• Record extracts:
********

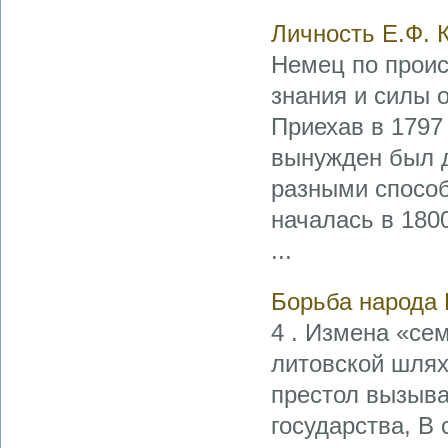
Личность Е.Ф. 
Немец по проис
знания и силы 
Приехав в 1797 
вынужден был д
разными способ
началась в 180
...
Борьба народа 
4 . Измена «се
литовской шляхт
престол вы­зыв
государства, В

********

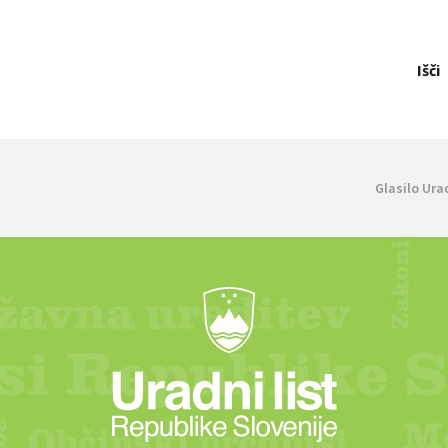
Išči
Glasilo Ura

********

Write out only the lines that run from the line containing "разными способ" through the line containing "государства, В", both included, exactly as they appear above.

• Response to this task:
разными способ
началась в 180
...
Борьба народа 
4 . Измена «се
литовской шляхт
престол вы­зыв
государства, В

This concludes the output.